La première place qui revient à la Russe Anna VINNITSKAYA semblait indiscutable mais Ilya RASHKOVSKIY aurait très bien pu l’emporter, tout aussi lumineux et intense que sa compatriote et pourtant détenteur de la quatrième place.

C’est la Bulgare Plamena MANGOVA qui décroche la deuxième place. On l’y voyait quasi d’unanimité pour sa générosité et sa grande force communicatrice tout au long des épreuves de cette session 2007. Il faut par ailleurs rappeler ici qu’Anna VINNITSKAYA et Plamena MANGOVA s’étaient toutes deux présentées en 2003 au CMIREB : la première avait été éliminée lors des demi-finales alors que la seconde, souffrante, avait été contrainte d’abandonner. Juste retour des choses donc pour ces deux talents féminins qui ont auréolé les épreuves tout au long de leurs parcours.
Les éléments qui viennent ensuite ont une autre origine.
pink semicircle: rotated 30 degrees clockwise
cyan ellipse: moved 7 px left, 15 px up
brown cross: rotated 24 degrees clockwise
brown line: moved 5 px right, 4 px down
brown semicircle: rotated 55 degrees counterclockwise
La cinquième place revient à la Coréenne Hyo-Sun LIM, très présente dans son 3e de Rachmaninov, même si la comparaison avec la vision inaltérable et flegmatique du Russe Ilya RASHKOVSKIY, qui le jouait le même soir, aurait pu lui être préjudiciable. La voir en cinquième place est une surprise très agréable car elle avait montré, elle aussi, une constance inaltérable tout au long de ce concours.
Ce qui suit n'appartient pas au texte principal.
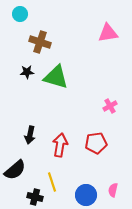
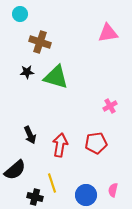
black arrow: rotated 36 degrees counterclockwise
yellow line: moved 1 px down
Le Belge, Liebrecht VANBECKEVOORT gagne une sixième place qui lui convient très bien. Enthousiaste, souriant et fonceur, il récolte la reconnaissance et l’encouragement de tous, public, presse et jury compris.
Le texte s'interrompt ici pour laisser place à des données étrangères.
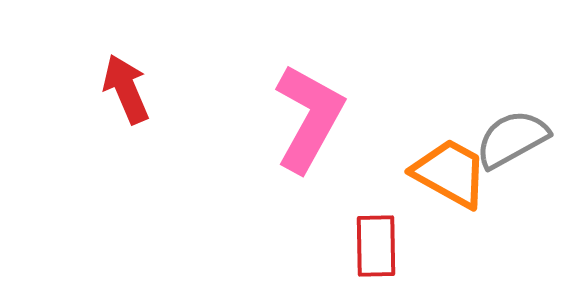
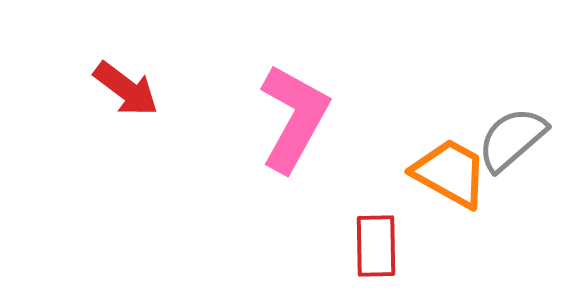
red arrow: rotated 150 degrees clockwise
pink L-shape: moved 15 px left
gray semicircle: rotated 12 degrees counterclockwise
On regrettera néanmoins l’absence au classement de l’Italienne Mariangela VACATELLO qui avait montré une richesse de coloris très aboutie et élaborée dans son 3e de Prokofiev. On aurait bien aimé également y voir le Français François DUMONT. Visiblement, son Tchaikovsky lui aura été fatal malgré la noblesse de son propos et l’intelligence de sa construction. La Japonaise Hisako KAWAMURA, qui avait joué un admirable Chopin, est également absente du palmarès mais il faut accepter l’inévitable subjectivité du jury, aussi juste soit-il.

Saluons une dernière fois les grands talents de cette session 2007 du CMIREB et surtout, souhaitons-leur une carrière souriante et épanouie ! Et félicitons le chef Gilbert Varga à la tête de l’Orchestre National de Belgique, dont le travail est des plus périlleux lors des finales pour soutenir, encourager et rattraper certains candidats soumis à un stress incroyable. Le défi de sa tâche n’était pas mince mais il l’a remporté haut la baguette ! Même révérence pour Paul Goodwin et l’Orchestre Royal de Chambre de Wallonie lors des programmes mozartiens des demi-finales.